--- WHAT THIS TASK INVOLVES ---
Starting with the line that holds "Palavra-passe *" and stopping after the line that holds "kabızlık ortaya çıkar.", repeat the lines below word for word, without the pictures.

+++ INPUT FOR THIS TASK

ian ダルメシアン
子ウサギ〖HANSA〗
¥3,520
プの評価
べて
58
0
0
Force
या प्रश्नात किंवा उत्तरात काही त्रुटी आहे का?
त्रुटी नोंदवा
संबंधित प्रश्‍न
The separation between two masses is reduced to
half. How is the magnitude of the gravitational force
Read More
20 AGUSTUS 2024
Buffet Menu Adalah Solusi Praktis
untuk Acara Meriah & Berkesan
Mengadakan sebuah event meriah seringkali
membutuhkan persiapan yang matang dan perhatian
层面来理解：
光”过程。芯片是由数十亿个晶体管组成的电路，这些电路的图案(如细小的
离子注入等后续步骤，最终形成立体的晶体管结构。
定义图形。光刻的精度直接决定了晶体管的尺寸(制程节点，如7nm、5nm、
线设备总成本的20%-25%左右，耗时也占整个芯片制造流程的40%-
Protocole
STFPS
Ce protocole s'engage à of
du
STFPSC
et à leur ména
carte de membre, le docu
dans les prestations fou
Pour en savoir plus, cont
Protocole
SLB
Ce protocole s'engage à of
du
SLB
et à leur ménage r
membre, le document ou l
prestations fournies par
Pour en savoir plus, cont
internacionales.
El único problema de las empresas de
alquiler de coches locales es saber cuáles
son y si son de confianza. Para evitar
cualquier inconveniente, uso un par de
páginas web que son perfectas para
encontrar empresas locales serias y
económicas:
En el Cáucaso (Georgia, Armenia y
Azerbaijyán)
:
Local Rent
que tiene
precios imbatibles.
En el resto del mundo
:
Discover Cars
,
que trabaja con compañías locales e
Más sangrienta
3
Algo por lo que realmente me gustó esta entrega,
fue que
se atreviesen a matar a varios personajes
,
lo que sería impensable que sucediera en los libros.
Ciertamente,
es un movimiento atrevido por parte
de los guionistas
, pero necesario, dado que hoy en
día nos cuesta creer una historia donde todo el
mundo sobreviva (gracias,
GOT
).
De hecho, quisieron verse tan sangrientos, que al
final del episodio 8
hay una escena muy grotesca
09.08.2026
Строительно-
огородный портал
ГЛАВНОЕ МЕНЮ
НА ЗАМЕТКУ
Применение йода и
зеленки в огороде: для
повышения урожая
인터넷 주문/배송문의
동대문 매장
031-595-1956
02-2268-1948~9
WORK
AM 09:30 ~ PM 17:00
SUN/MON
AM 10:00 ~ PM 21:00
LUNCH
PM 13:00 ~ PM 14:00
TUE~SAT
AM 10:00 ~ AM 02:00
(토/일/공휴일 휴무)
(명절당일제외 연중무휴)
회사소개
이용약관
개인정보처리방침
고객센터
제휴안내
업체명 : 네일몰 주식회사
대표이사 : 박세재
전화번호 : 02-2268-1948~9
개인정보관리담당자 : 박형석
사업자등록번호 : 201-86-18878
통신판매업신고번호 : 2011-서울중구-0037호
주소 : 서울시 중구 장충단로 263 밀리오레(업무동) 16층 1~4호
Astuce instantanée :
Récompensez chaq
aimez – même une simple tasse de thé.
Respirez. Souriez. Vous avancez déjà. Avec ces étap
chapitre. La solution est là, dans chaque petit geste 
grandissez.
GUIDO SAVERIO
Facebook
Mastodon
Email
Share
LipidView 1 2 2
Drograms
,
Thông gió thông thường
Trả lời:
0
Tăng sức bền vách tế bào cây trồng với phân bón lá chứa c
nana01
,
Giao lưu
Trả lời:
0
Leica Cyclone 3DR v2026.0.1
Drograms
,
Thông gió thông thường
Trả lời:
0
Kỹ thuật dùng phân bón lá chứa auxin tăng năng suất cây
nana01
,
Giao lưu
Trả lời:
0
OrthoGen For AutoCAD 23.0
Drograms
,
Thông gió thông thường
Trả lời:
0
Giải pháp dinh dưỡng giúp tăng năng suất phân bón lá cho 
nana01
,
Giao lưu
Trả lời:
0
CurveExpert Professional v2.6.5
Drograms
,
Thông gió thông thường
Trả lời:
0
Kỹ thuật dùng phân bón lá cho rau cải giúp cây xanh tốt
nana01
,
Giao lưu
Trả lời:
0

++++++
+++ INPUT FOR THIS TASK

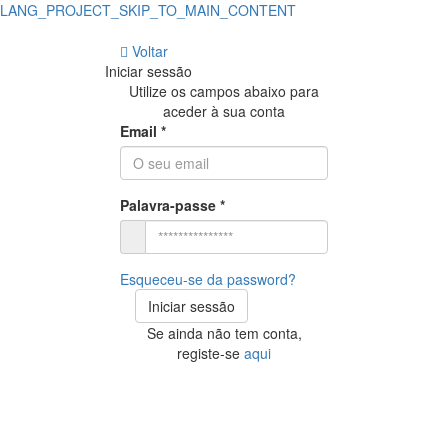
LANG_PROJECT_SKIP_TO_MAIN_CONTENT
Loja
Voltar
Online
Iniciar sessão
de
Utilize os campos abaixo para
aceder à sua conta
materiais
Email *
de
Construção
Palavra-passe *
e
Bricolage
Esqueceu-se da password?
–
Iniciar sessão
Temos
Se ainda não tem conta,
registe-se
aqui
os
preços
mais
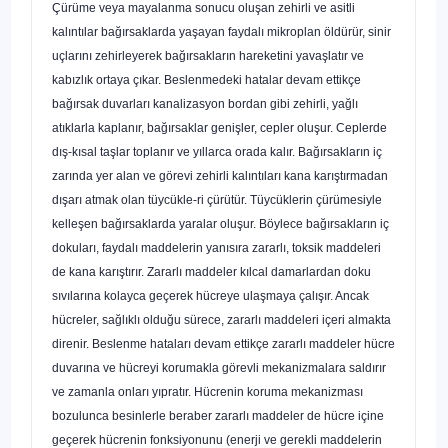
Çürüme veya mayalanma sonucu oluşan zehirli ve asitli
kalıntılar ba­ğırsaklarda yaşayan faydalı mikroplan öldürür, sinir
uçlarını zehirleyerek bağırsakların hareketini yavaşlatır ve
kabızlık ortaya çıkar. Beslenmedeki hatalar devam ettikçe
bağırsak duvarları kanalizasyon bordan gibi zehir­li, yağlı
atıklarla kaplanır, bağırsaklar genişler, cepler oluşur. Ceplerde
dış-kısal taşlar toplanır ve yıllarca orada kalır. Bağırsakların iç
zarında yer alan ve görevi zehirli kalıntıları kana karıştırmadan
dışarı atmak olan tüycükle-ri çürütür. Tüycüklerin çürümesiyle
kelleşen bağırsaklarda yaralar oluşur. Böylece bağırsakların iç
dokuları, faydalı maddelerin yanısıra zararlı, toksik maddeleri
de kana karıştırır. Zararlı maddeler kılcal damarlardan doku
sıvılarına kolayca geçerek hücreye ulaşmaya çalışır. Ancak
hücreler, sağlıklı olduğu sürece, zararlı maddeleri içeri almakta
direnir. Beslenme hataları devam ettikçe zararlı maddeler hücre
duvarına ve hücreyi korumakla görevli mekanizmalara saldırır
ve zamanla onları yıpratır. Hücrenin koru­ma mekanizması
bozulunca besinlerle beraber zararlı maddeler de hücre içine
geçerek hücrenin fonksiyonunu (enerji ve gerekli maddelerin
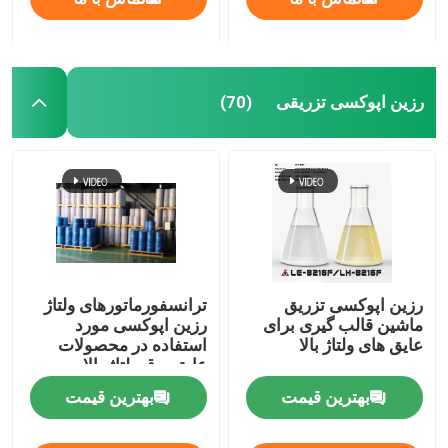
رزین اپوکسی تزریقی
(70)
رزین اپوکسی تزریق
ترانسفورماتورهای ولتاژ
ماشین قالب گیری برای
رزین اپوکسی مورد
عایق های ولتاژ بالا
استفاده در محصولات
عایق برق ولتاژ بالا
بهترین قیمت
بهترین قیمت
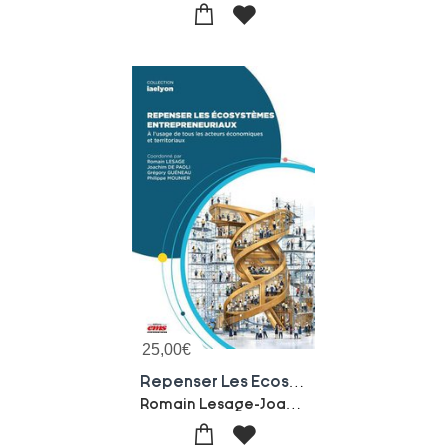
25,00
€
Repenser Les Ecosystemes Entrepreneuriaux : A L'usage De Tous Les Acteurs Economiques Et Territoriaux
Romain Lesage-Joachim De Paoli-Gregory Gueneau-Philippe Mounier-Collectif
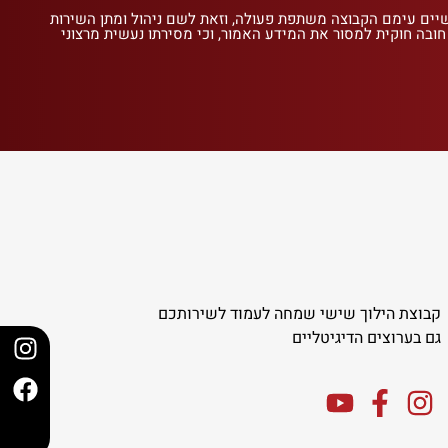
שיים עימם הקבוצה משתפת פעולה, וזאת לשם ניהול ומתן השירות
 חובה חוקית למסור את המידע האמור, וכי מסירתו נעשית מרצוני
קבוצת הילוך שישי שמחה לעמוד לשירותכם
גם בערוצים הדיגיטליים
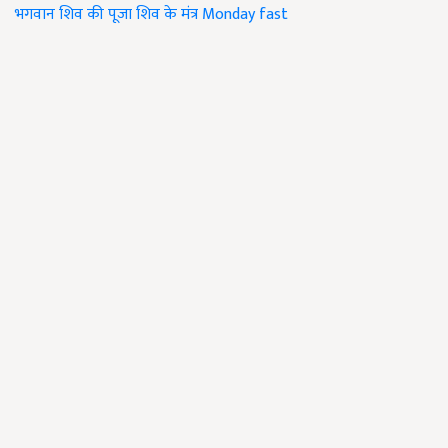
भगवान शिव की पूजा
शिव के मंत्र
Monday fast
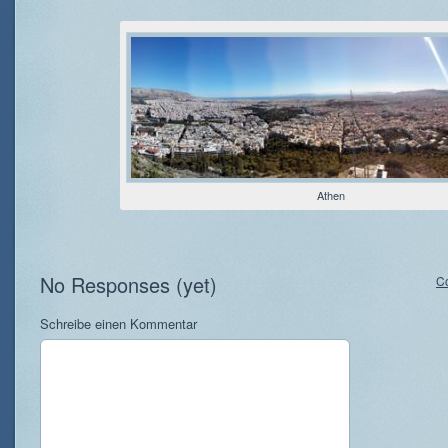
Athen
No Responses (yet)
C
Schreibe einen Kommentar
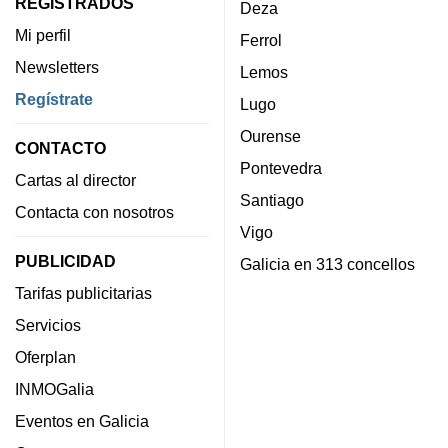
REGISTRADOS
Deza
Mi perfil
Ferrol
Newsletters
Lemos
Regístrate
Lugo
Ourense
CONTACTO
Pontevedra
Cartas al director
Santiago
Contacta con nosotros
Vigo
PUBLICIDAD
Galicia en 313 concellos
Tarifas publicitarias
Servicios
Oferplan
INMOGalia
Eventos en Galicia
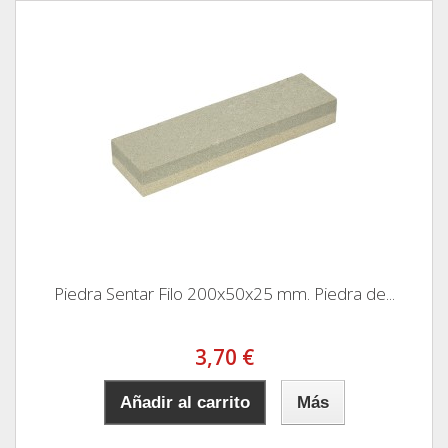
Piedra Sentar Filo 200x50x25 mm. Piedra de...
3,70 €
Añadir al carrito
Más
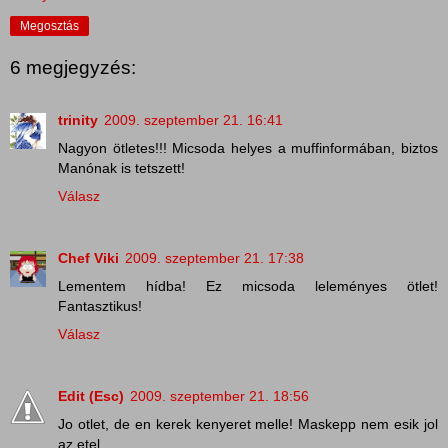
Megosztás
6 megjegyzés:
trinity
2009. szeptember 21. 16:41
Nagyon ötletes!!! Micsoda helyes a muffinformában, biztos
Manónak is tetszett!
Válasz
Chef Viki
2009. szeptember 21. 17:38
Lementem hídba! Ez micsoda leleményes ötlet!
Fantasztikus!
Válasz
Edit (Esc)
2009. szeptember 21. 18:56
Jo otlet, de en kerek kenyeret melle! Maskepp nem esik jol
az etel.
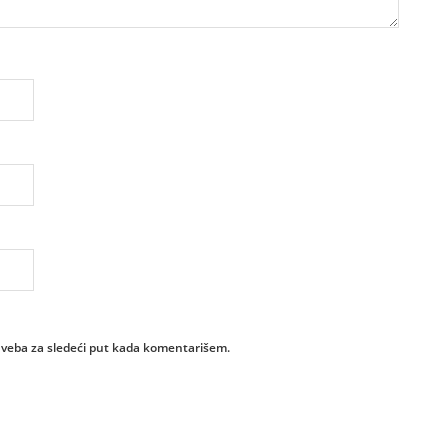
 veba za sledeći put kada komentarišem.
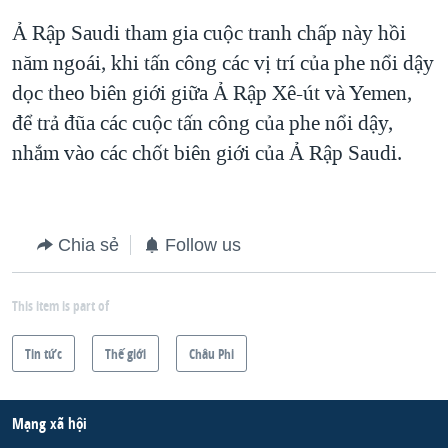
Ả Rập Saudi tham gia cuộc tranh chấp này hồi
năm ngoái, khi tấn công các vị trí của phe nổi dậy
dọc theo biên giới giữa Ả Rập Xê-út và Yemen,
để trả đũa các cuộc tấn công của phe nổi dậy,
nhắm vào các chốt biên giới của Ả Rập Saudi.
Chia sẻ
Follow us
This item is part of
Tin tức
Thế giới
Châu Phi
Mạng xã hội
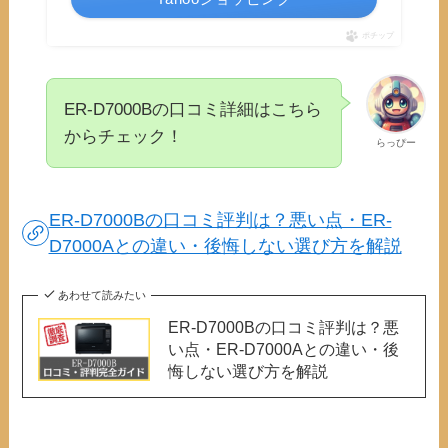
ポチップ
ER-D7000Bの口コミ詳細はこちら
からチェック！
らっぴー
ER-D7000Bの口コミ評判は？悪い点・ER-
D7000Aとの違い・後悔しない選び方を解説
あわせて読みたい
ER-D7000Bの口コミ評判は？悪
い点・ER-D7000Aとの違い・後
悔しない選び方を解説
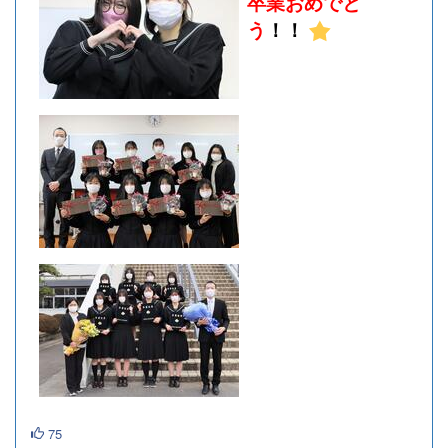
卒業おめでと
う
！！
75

++++++
+++ INPUT FOR THIS TASK

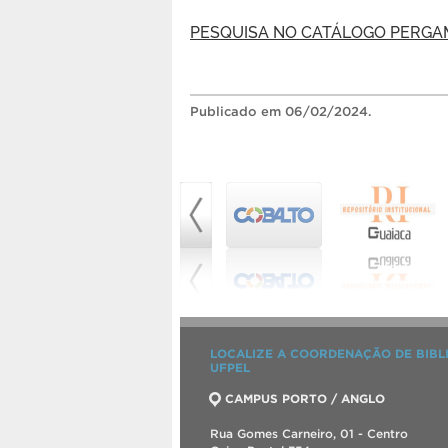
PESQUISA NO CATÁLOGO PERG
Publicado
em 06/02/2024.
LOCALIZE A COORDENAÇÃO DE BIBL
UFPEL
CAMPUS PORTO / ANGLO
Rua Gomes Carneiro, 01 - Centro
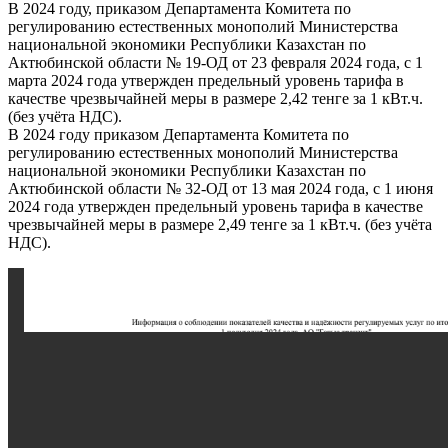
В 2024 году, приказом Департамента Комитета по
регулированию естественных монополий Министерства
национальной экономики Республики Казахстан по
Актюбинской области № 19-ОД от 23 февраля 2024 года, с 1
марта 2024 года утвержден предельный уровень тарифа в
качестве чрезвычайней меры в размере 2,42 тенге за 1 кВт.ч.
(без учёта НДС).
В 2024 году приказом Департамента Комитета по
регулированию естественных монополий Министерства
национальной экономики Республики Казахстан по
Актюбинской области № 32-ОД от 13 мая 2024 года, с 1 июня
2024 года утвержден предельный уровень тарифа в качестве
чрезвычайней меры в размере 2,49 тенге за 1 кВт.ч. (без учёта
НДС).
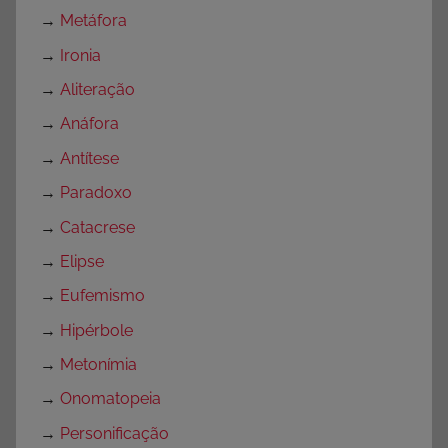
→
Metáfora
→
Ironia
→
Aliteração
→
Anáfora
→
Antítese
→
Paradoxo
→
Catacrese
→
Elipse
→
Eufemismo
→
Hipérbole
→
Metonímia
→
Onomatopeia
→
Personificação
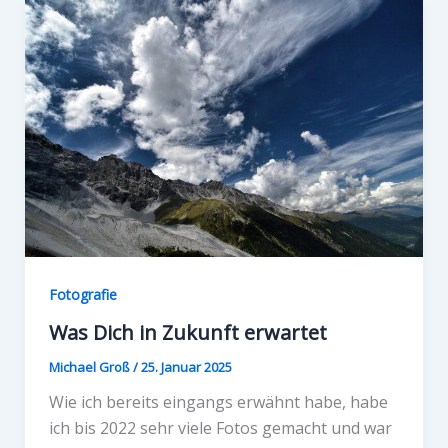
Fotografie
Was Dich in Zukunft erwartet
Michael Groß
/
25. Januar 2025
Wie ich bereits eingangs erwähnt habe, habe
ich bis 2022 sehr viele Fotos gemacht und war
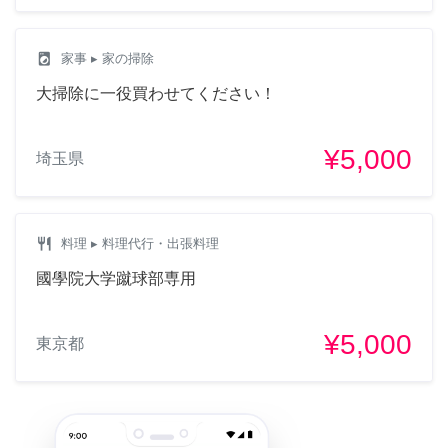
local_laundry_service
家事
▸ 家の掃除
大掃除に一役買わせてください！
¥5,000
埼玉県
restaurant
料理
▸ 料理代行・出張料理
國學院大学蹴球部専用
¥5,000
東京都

++++++

--- ANSWER FOR THIS EXERCISE ---
Palavra-passe *
e
Bricolage
Esqueceu-se da password?
–
Iniciar sessão
Temos
Se ainda não tem conta,
registe-se
aqui
os
preços
mais
Çürüme veya mayalanma sonucu oluşan zehirli ve asitli
kalıntılar ba­ğırsaklarda yaşayan faydalı mikroplan öldürür, sinir
uçlarını zehirleyerek bağırsakların hareketini yavaşlatır ve
kabızlık ortaya çıkar. Beslenmedeki hatalar devam ettikçe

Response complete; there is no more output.